In the U.S., it has been conservative politicians -- mainly Republicans -- that oppose any government stimulus programs, which they believe takes wealth away from those that already have it. But that 'no compromise" mentality made infamous by former House Speaker Boehner has made everyone poorer in the long run, and our public infrastructure in grave danger of collapse.

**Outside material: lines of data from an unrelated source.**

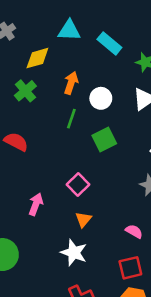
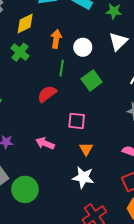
red semicircle: (16, 142) -> (47, 94), moved, turned -54
pink square: (78, 184) -> (77, 121), turned -30
pink arrow: (36, 204) -> (45, 143), turned -78

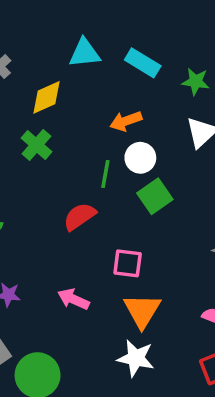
orange arrow: (56, 39) -> (126, 121), moved, turned -120
white circle: (83, 47) -> (140, 158), moved
orange triangle: (86, 149) -> (142, 311), size x1.6

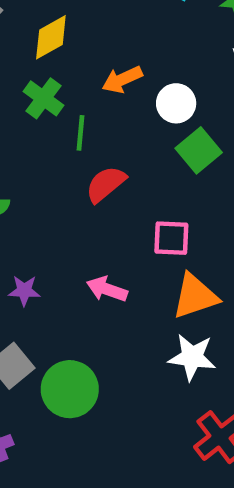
orange arrow: (126, 121) -> (122, 79), moved
green line: (105, 174) -> (80, 133), moved
orange triangle: (142, 311) -> (195, 296), turned 45

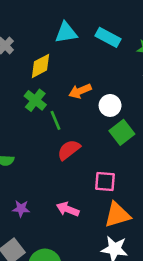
green line: (80, 133) -> (55, 120), turned -30

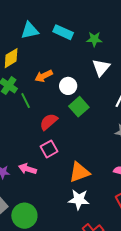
red semicircle: (69, 150) -> (49, 122), moved
pink square: (105, 182) -> (49, 149), moved, turned -30
pink arrow: (68, 209) -> (27, 169), moved

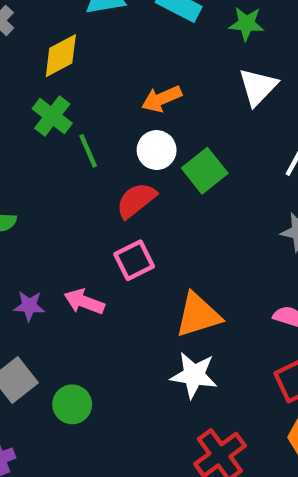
orange arrow: (44, 76) -> (162, 99), moved
white circle: (68, 86) -> (157, 150), moved
green circle: (24, 216) -> (72, 404), size x0.7

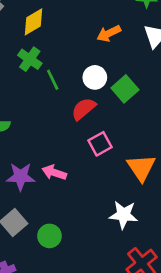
orange arrow: (162, 99) -> (109, 33), moved
pink square: (134, 260) -> (100, 144), moved
purple star: (29, 306) -> (21, 177), size x1.5
orange triangle: (198, 315) -> (141, 168), moved, turned -44

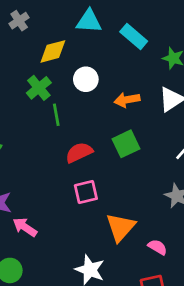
orange arrow: (109, 33) -> (127, 100), moved
white circle: (95, 77) -> (86, 79), moved
pink arrow: (54, 172) -> (25, 227), moved

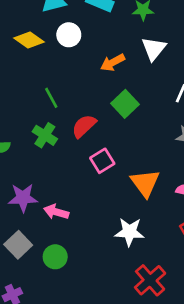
yellow diamond: (53, 51) -> (29, 40), turned 68
white circle: (86, 79) -> (69, 35), moved
green cross: (39, 88) -> (45, 135), moved

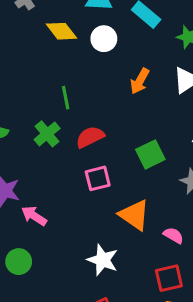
orange arrow: (113, 63) -> (140, 81), turned -50
green square: (125, 104) -> (150, 154), moved
orange triangle: (145, 183) -> (134, 215), turned -36

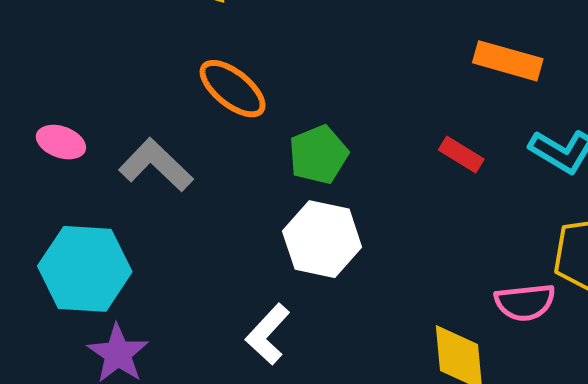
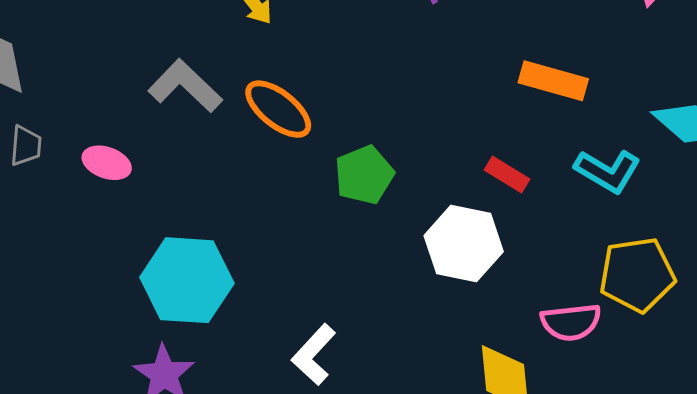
gray L-shape: (156, 165) -> (185, 86), moved
white hexagon: (322, 239) -> (464, 244), moved
cyan hexagon: (85, 269) -> (187, 280), moved

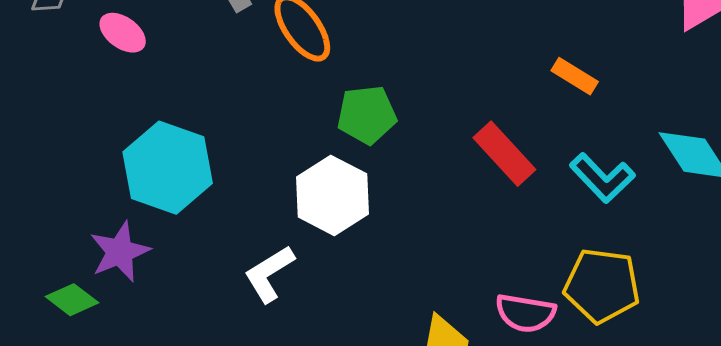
orange rectangle: (553, 81) -> (575, 76), size x0.7
red rectangle: (507, 175) -> (504, 154), size x1.5
white hexagon: (464, 244) -> (333, 195), moved

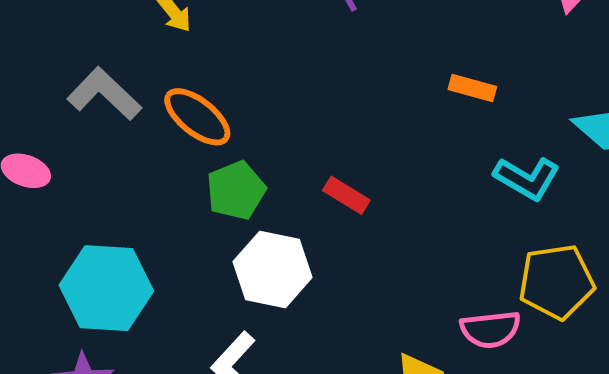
green pentagon: (367, 115) -> (236, 190), moved
red rectangle: (504, 154) -> (346, 195), moved, size x0.7

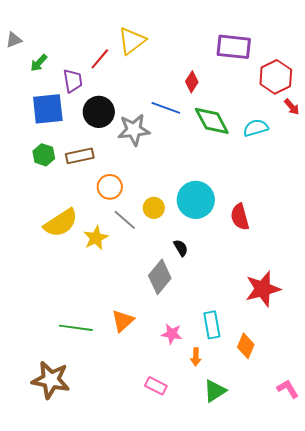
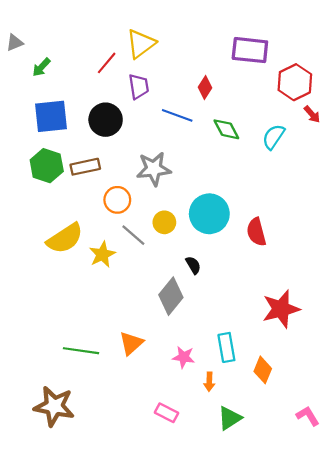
purple trapezoid: (73, 81) -> (139, 86), moved
green diamond: (212, 121) -> (226, 129), size x0.7
cyan semicircle: (256, 128) -> (273, 137), turned -40
gray star: (134, 130) -> (154, 169), moved
green hexagon: (44, 155) -> (47, 166), size x1.4

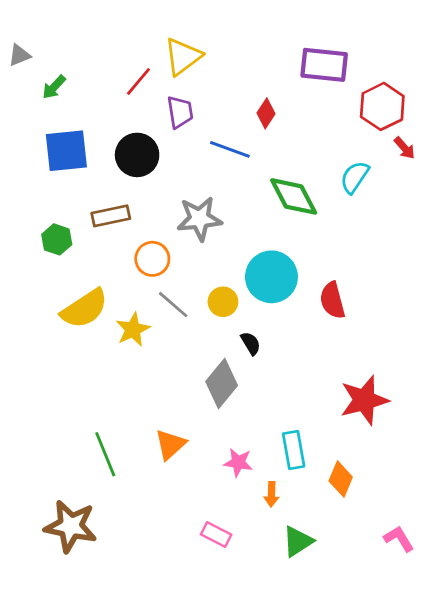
green diamond: (226, 129) -> (294, 196), moved, size x1.4
green hexagon: (47, 166) -> (57, 239), moved, size x0.7
yellow circle: (164, 222) -> (223, 302), moved
green line: (81, 351) -> (105, 454), turned 60

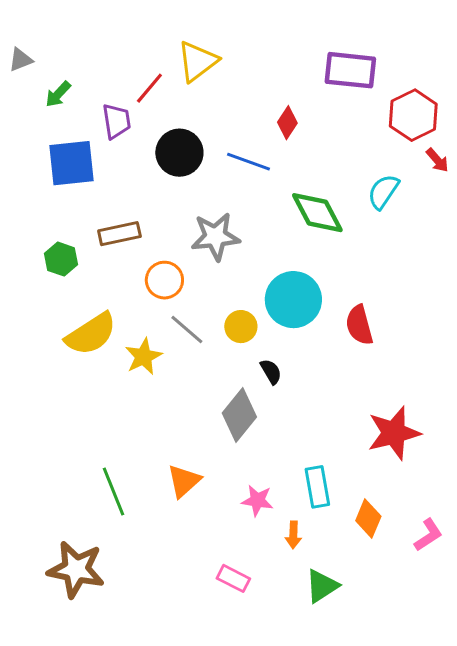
purple trapezoid: (180, 112) -> (116, 121), moved
black circle: (137, 155) -> (179, 153), moved
pink L-shape: (399, 539) -> (428, 535), moved, turned 88

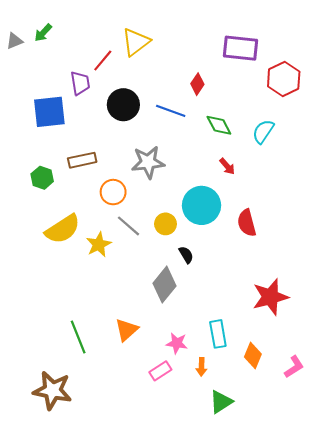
green arrow: (58, 94) -> (43, 33), moved
red arrow: (437, 160) -> (227, 166), moved
green diamond: (317, 213) -> (219, 125), moved, size x0.7
pink rectangle: (233, 578) -> (160, 371), moved, turned -60

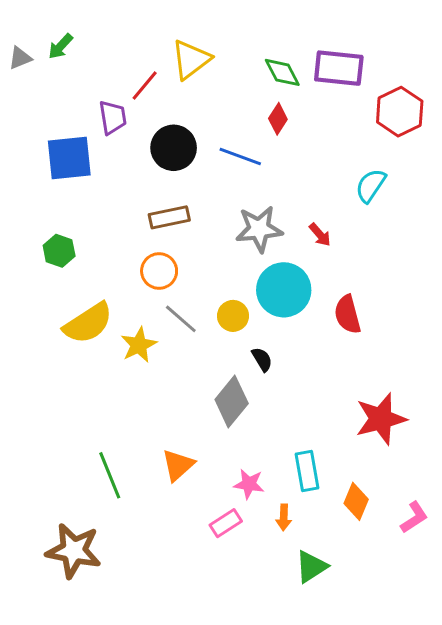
green diamond: (219, 125) -> (282, 72), moved
brown rectangle: (82, 160) -> (169, 217), moved
gray star: (148, 162) -> (259, 229), moved

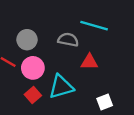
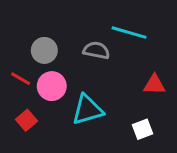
red triangle: (89, 62) -> (154, 85), moved
red square: (33, 95) -> (26, 120), moved

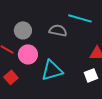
white square: (142, 129) -> (91, 75), moved

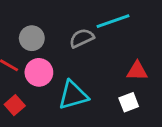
cyan line: (80, 18) -> (113, 21), turned -35
gray semicircle: (58, 30) -> (82, 38), turned -36

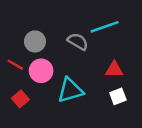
gray semicircle: (82, 38) -> (78, 41), turned 55
red triangle: (137, 71) -> (114, 70), moved

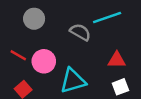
gray circle: (35, 41) -> (34, 19), moved

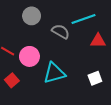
gray circle: (34, 19) -> (32, 16), moved
red triangle: (117, 60) -> (98, 41), moved

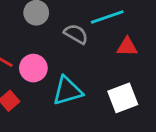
white square: (95, 78) -> (123, 98), size x1.5

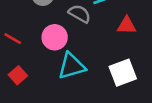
pink circle: (33, 68) -> (55, 37), moved

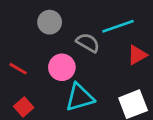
red triangle: (127, 25) -> (137, 55), turned -30

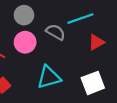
pink circle: (62, 67) -> (25, 42), moved

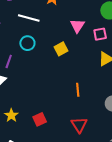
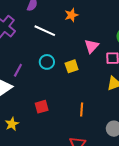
cyan circle: (27, 43) -> (47, 62), moved
red square: (40, 119) -> (42, 107), moved

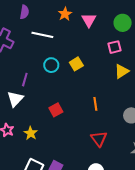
pink triangle: (92, 46) -> (89, 20), moved

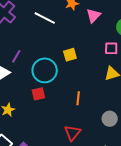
cyan circle: (51, 65) -> (45, 70), moved, size x1.6

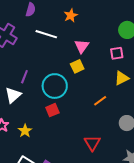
pink triangle: (93, 16) -> (82, 46), moved
orange line: (78, 98) -> (100, 101), moved, turned 56

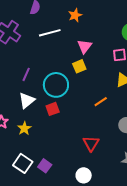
white line: (46, 34) -> (50, 33), turned -35
white triangle: (13, 95) -> (27, 100), moved

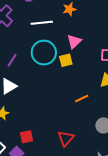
cyan circle: (56, 85) -> (44, 53), moved
red square: (53, 109) -> (27, 137), moved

There is some hope with the new U.S. $1.1 trillion budget agreement, plus the $305 billion Highway Infrastructure Act, plus the Paris Climate Change Accord that should pump $Billions into alternative energy technologies, will mean government is coming back into the productive investment game.
That is how our public highway system was built, after all, as well as our space program, countless medical advances, public education, disaster relief, and the Internet. It took public monies to create the new technologies that private enterprise believed was either too risky, or didn't benefit them directly. So how much longer can such austerians continue to block economic growth and a more hopeful future?
"The obstacles the global economy faces are not rooted in economics, but in politics and ideology," continues Stiglitz. "The private sector created the inequality and environmental degradation with which we must now reckon. Markets won't be able to solve these and other critical problems that they have created, or restore prosperity, on their own. Active government policies are needed."
Will those attending Davos give us any new ideas on how to boost economic growth? The Paris Accord brought 200 countries together to limit global warming. Can these 'A-listers' do any better? I doubt it.